WORK TO BE COMPLETED: Reproduce word for word every line from the one containing "Met het beste" to the final line of the data below; omit the pictures.
DATA SUPPLIED: Begin
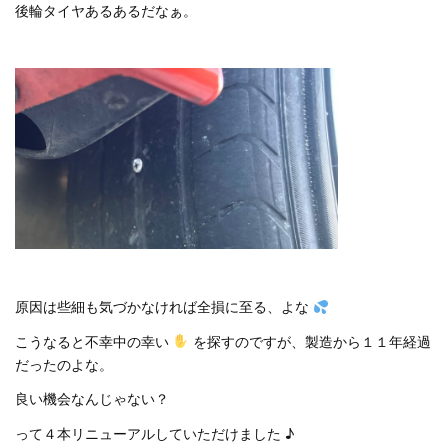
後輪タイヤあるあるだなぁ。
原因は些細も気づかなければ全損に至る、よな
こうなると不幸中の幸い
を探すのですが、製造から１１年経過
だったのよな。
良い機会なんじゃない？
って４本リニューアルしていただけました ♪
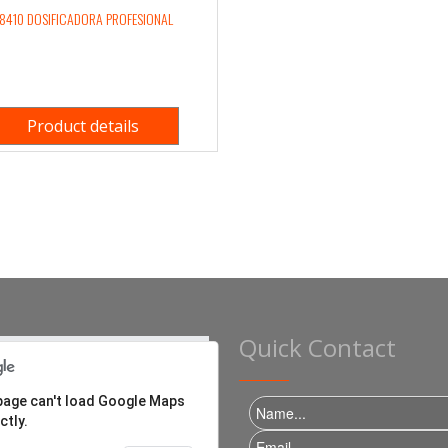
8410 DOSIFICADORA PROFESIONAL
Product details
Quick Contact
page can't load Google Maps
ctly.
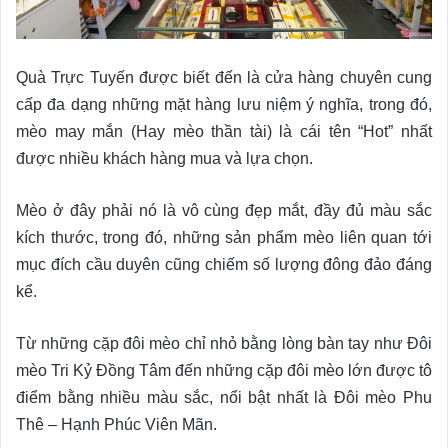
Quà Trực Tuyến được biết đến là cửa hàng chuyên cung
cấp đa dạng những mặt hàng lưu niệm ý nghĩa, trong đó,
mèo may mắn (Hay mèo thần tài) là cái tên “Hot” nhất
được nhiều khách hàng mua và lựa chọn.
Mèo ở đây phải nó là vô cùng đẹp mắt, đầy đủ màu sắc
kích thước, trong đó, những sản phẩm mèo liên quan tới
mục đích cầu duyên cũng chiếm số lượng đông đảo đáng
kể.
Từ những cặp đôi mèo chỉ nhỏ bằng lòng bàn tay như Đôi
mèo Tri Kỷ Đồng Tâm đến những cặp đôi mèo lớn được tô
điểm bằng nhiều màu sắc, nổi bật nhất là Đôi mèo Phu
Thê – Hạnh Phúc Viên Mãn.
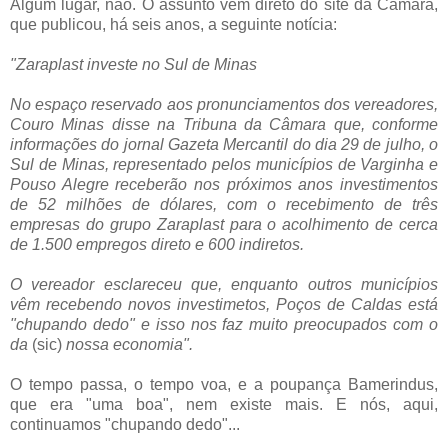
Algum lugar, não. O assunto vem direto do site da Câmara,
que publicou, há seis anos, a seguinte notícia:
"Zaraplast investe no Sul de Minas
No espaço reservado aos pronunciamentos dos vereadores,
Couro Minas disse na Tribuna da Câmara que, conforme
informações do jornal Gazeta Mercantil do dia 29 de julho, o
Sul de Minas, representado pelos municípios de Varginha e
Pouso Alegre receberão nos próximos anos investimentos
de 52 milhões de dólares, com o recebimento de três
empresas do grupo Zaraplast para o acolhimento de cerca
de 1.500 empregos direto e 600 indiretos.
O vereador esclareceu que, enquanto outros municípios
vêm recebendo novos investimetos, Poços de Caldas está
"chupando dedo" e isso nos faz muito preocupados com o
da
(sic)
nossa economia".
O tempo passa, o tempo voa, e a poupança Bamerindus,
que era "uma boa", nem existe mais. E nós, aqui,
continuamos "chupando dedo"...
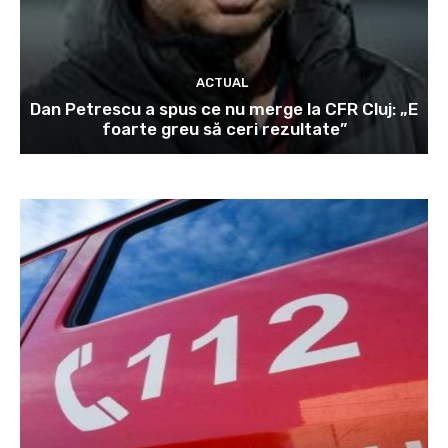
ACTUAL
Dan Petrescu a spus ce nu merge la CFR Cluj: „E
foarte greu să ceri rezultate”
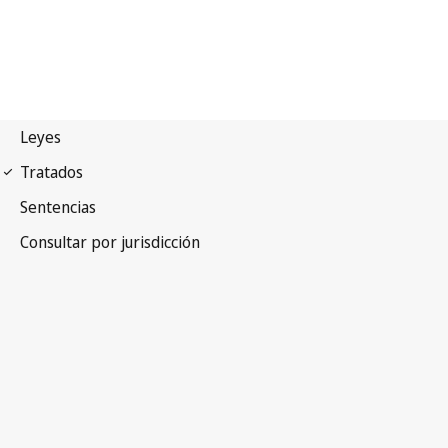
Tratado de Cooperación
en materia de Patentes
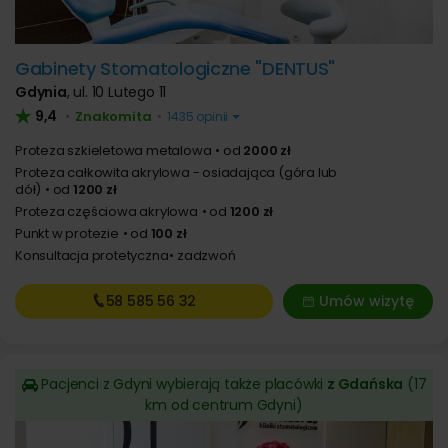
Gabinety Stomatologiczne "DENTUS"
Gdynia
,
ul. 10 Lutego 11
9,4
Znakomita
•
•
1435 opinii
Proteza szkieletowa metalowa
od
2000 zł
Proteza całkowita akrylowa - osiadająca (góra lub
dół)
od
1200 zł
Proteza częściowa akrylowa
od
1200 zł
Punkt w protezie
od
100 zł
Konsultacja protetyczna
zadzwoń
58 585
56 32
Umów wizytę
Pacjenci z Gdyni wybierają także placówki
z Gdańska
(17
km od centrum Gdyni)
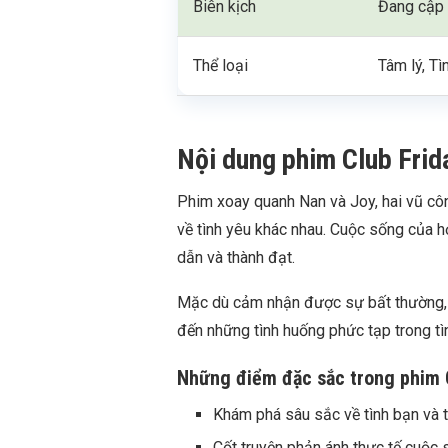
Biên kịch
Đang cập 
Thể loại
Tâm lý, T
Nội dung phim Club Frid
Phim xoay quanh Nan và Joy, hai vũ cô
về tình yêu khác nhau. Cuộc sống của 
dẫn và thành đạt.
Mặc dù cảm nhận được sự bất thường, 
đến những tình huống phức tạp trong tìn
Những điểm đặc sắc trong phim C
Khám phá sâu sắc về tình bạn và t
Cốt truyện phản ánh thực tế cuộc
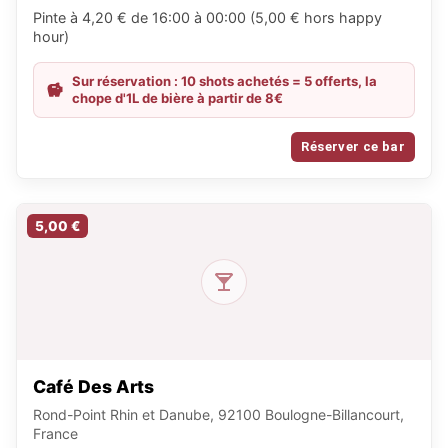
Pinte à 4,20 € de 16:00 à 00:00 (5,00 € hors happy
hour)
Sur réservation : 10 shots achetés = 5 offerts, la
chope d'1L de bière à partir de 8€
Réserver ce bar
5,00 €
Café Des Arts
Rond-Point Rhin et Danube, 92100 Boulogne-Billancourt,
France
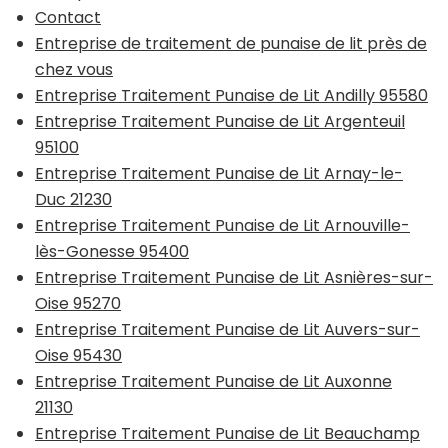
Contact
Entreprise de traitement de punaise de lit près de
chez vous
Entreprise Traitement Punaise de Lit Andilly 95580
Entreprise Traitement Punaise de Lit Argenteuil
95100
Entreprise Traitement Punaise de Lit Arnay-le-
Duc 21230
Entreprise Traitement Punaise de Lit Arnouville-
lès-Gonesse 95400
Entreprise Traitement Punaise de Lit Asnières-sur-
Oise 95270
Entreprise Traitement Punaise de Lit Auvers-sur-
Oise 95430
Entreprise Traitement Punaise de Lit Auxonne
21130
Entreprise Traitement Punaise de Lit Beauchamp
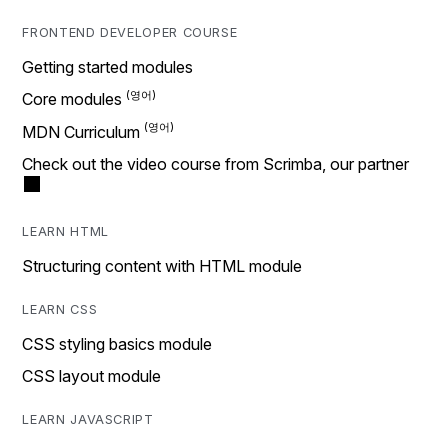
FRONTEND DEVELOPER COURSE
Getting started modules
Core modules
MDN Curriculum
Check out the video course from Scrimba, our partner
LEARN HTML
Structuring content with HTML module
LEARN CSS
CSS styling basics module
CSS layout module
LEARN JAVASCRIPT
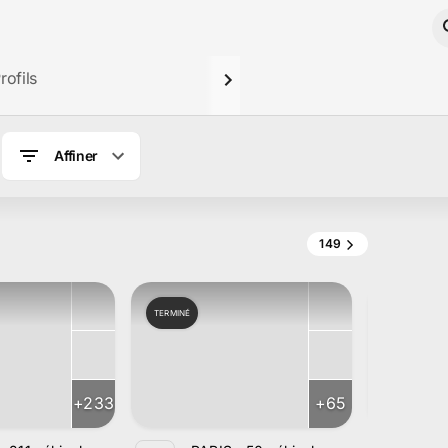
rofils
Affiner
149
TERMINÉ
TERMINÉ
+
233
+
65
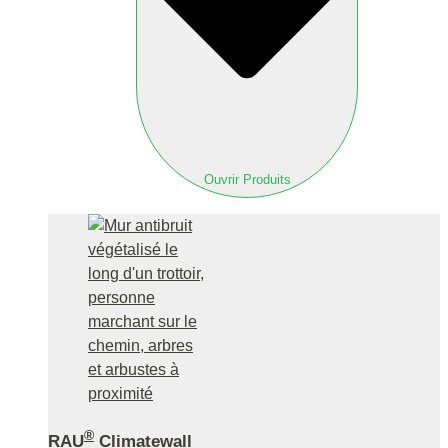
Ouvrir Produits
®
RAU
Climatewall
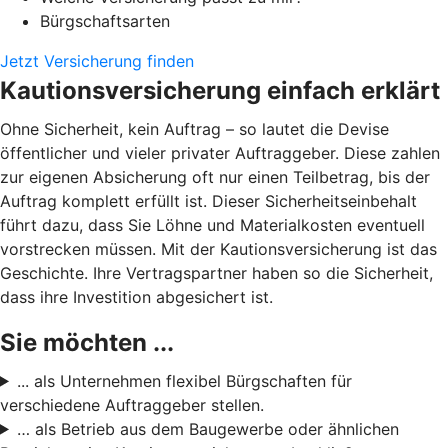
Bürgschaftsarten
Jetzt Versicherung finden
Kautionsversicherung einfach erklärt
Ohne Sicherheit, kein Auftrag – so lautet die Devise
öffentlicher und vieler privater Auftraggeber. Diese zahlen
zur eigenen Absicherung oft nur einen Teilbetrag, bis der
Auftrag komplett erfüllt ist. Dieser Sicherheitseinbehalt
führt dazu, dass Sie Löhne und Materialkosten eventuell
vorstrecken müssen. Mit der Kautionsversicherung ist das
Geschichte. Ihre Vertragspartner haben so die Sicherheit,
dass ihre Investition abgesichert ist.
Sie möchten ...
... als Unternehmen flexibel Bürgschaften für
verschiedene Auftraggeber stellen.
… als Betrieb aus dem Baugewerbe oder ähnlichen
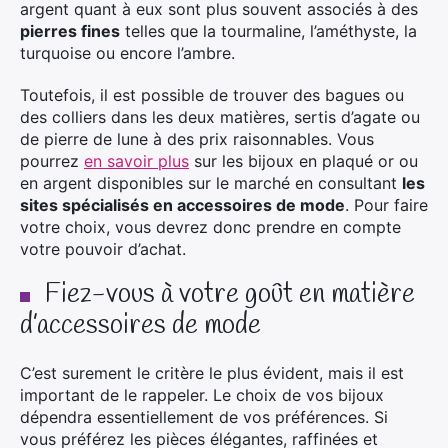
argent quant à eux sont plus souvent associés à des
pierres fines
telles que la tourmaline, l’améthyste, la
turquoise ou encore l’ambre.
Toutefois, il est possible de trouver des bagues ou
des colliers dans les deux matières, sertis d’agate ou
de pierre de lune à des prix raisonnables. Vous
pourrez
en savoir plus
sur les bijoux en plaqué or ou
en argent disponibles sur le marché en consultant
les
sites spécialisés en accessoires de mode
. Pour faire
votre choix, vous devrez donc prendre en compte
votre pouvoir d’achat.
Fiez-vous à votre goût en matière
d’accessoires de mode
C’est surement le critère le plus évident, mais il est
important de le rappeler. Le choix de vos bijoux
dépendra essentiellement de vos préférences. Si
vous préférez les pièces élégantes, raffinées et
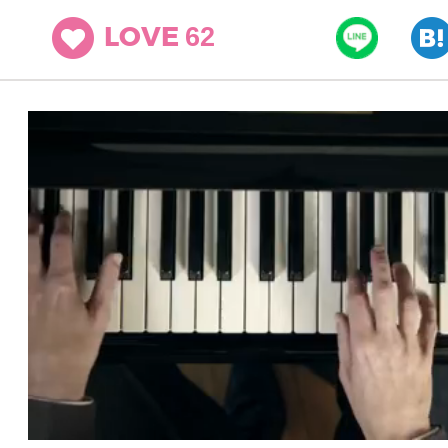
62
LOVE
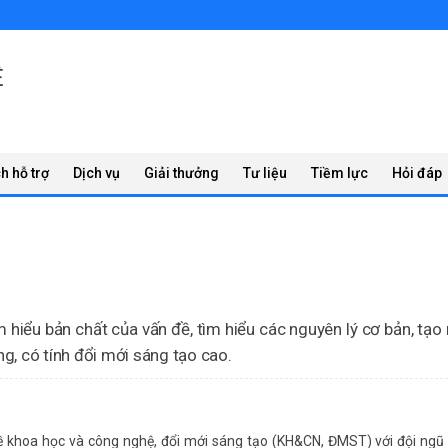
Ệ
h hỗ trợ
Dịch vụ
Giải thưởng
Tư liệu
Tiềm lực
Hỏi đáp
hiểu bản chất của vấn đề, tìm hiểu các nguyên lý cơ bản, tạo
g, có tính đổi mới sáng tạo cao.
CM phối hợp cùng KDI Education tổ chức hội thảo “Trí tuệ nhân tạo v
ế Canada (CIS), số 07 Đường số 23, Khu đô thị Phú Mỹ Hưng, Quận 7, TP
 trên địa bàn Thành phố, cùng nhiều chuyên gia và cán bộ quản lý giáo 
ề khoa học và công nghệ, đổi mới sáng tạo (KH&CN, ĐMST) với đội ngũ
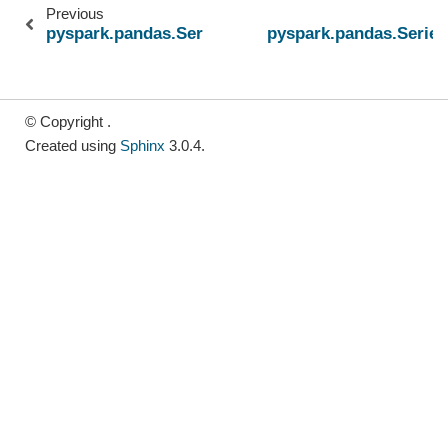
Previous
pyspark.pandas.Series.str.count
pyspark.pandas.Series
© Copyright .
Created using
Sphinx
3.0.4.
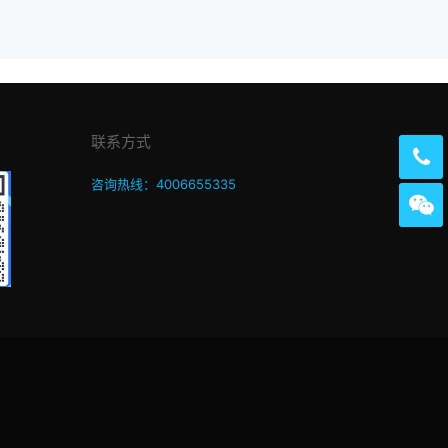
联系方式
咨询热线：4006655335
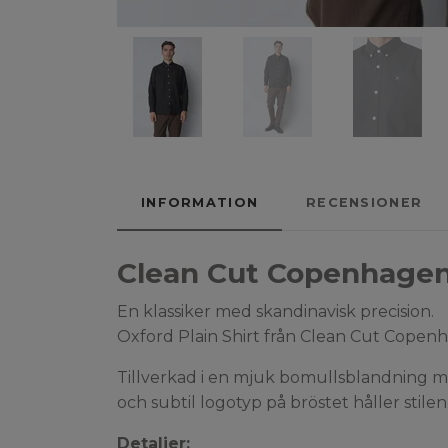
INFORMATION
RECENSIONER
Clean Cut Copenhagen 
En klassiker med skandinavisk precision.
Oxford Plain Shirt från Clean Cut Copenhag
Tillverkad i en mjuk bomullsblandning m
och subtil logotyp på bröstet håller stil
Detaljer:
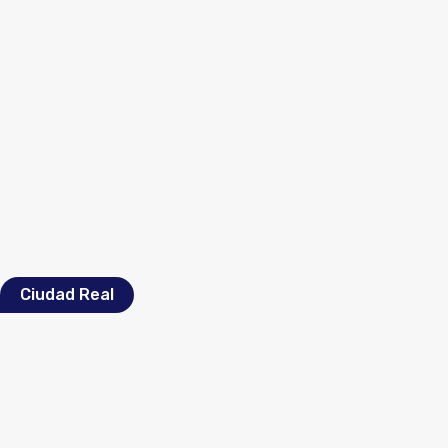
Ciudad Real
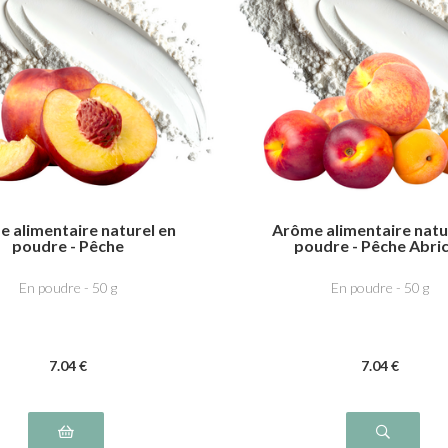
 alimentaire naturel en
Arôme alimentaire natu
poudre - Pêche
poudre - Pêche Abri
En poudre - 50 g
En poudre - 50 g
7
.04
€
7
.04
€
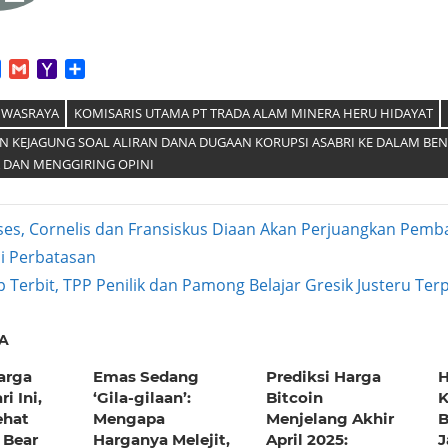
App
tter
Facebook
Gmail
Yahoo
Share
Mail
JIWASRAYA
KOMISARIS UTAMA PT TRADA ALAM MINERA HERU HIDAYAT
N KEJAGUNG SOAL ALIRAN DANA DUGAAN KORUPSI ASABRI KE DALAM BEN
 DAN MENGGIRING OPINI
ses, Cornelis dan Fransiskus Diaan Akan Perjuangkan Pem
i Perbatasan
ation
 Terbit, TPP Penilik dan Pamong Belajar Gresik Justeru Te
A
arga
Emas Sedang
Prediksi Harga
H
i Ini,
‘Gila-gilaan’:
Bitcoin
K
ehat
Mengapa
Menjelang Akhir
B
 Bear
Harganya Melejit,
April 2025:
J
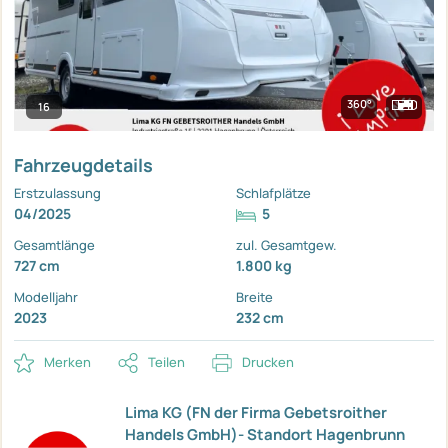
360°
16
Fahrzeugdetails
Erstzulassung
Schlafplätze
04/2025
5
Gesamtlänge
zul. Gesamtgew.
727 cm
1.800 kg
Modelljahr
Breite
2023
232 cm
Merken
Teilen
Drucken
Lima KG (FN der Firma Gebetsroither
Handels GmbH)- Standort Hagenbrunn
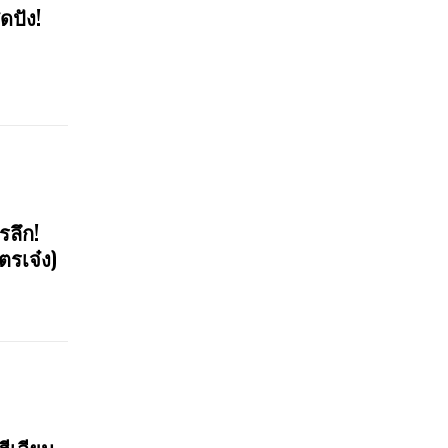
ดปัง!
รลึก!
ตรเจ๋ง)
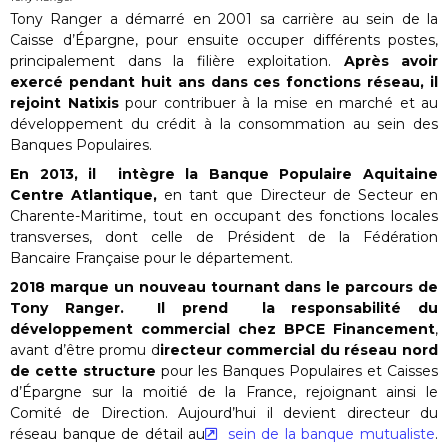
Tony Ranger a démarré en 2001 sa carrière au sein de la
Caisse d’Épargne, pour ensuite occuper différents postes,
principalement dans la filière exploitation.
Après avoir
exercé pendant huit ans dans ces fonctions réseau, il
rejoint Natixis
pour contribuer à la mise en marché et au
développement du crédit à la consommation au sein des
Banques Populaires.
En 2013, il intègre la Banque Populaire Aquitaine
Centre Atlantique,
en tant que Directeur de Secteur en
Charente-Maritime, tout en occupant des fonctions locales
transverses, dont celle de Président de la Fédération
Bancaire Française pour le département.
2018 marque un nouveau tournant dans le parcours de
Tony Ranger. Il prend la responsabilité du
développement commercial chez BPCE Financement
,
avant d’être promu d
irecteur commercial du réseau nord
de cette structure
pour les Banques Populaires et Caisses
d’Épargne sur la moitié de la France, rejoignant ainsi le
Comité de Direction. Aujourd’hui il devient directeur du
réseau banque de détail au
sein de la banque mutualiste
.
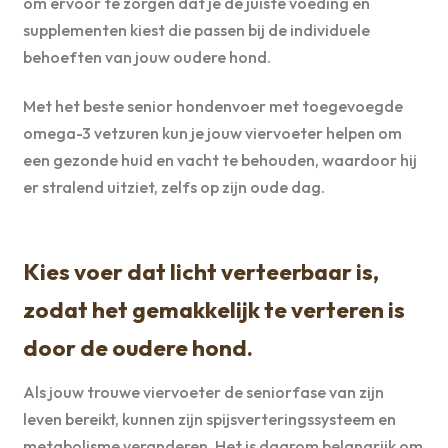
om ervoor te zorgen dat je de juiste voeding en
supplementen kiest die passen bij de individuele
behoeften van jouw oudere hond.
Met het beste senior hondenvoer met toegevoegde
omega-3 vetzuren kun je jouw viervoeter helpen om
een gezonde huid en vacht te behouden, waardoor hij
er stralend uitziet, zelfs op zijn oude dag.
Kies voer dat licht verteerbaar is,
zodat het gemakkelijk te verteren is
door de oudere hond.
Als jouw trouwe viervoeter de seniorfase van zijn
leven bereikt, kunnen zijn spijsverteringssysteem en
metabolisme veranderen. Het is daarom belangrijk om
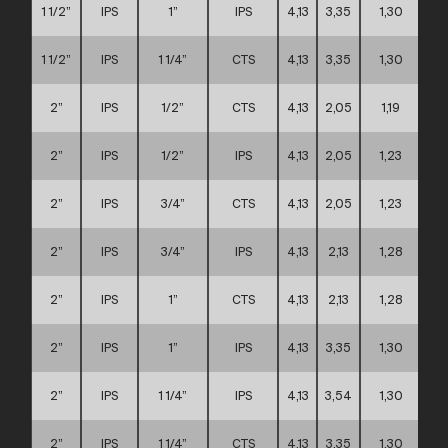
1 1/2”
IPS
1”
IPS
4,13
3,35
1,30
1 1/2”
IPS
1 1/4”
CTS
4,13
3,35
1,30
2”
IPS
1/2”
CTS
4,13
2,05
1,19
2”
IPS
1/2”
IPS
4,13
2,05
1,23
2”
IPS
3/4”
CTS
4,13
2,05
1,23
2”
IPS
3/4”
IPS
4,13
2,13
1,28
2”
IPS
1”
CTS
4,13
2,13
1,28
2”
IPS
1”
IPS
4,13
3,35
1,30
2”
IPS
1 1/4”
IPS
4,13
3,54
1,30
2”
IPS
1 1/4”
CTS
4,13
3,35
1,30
DATA SUPPLIED: End
ANSWER SECTION:
Met het beste senior hondenvoer met toegevoegde
omega-3 vetzuren kun je jouw viervoeter helpen om
een gezonde huid en vacht te behouden, waardoor hij
er stralend uitziet, zelfs op zijn oude dag.
Kies voer dat licht verteerbaar is,
zodat het gemakkelijk te verteren is
door de oudere hond.
Als jouw trouwe viervoeter de seniorfase van zijn
leven bereikt, kunnen zijn spijsverteringssysteem en
metabolisme veranderen. Het is daarom belangrijk om
1 1/2”
IPS
1”
IPS
4,13
3,35
1,30
1 1/2”
IPS
1 1/4”
CTS
4,13
3,35
1,30
2”
IPS
1/2”
CTS
4,13
2,05
1,19
2”
IPS
1/2”
IPS
4,13
2,05
1,23
2”
IPS
3/4”
CTS
4,13
2,05
1,23
2”
IPS
3/4”
IPS
4,13
2,13
1,28
2”
IPS
1”
CTS
4,13
2,13
1,28
2”
IPS
1”
IPS
4,13
3,35
1,30
2”
IPS
1 1/4”
IPS
4,13
3,54
1,30
2”
IPS
1 1/4”
CTS
4,13
3,35
1,30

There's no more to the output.